EXERCISE INSTRUCTIONS: Restate word for word the lines of the entries below, starting with the line that holds "DIN EN 12 004, met goede" and ending with the line that holds "1907/2006, aanhangsel XVII", and no others.
((
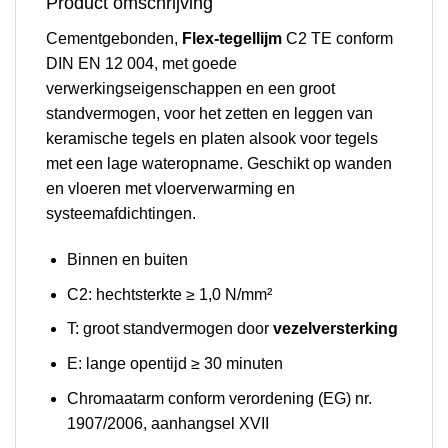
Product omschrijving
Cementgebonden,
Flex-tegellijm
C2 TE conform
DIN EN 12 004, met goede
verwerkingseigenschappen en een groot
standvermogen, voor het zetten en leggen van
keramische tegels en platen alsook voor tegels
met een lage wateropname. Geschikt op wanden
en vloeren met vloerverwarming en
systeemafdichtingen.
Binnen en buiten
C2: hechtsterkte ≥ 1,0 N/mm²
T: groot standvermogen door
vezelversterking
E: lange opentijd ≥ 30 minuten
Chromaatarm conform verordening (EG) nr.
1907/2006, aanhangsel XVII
))
((
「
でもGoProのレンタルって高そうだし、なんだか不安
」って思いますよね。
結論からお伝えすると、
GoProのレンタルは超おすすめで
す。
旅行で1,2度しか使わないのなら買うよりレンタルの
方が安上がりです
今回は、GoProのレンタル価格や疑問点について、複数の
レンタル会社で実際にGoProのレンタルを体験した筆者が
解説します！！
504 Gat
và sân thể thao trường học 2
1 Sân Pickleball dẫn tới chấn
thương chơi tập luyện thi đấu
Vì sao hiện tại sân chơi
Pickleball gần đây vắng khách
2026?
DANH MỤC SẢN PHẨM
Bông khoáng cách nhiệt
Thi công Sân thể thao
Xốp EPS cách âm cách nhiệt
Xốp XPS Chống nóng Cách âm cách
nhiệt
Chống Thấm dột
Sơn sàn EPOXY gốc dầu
))
((
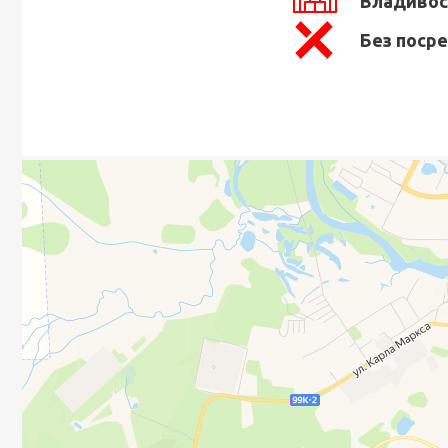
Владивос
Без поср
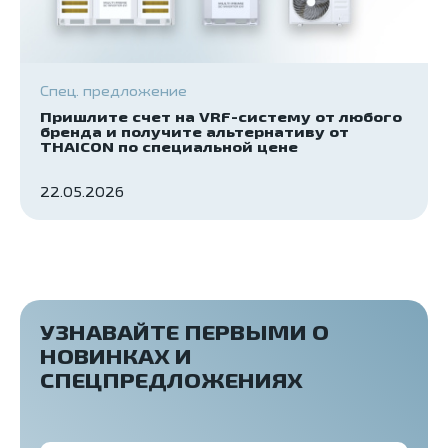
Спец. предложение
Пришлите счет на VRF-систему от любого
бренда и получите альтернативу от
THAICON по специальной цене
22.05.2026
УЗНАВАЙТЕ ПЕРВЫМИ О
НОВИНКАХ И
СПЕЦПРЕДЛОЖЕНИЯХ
))
SOLVED EXERCISE:
DIN EN 12 004, met goede
verwerkingseigenschappen en een groot
standvermogen, voor het zetten en leggen van
keramische tegels en platen alsook voor tegels
met een lage wateropname. Geschikt op wanden
en vloeren met vloerverwarming en
systeemafdichtingen.
Binnen en buiten
C2: hechtsterkte ≥ 1,0 N/mm²
T: groot standvermogen door
vezelversterking
E: lange opentijd ≥ 30 minuten
Chromaatarm conform verordening (EG) nr.
1907/2006, aanhangsel XVII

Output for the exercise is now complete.